His face was pockmarked by scars, and saliva bubbled out of his mouth
when he tried to speak.

Williams said her son now sleeps in her bed every night because he's
too scared to sleep alone. She said Bligen routinely choked her son.
As a result, he can't eat or drink, let alone talk.

Williams said Bligen preyed on kids hanging around the apartment
complex's swimming pool this summer.

At first, the boy told Williams that he had been bruised in
neighborhood fights. But when his grandmother saw him, she insisted
that they call for help. The boy eventually told police the truth and
helped lead them to Bligen, authorities said.

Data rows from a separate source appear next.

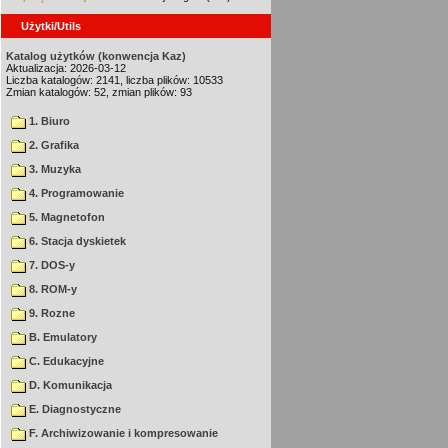
Użytki/Utils
Katalog użytków (konwencja Kaz)
Aktualizacja: 2026-03-12
Liczba katalogów: 2141, liczba plików: 10533
Zmian katalogów: 52, zmian plików: 93
1. Biuro
2. Grafika
3. Muzyka
4. Programowanie
5. Magnetofon
6. Stacja dyskietek
7. DOS-y
8. ROM-y
9. Rozne
B. Emulatory
C. Edukacyjne
D. Komunikacja
E. Diagnostyczne
F. Archiwizowanie i kompresowanie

Williams has three other children and is studying culinary arts at the
Pinellas Technical Education Center. But she has had to miss classes
lately to take her son to the doctor.

They gave him medicine, Williams said, but some of the scars could
remain for life.

Williams said Bligen wandered around the neighborhoods near Childs
Park mumbling to himself. Bligen's neighbors said they considered him
an oddball.

Bligen has a criminal record in Florida that reaches back more than 20
years and includes several arrests on drug-related charges.

"He was too messed up to get adults," Williams said. "He targeted kids
because he knew he could control them and manipulate them."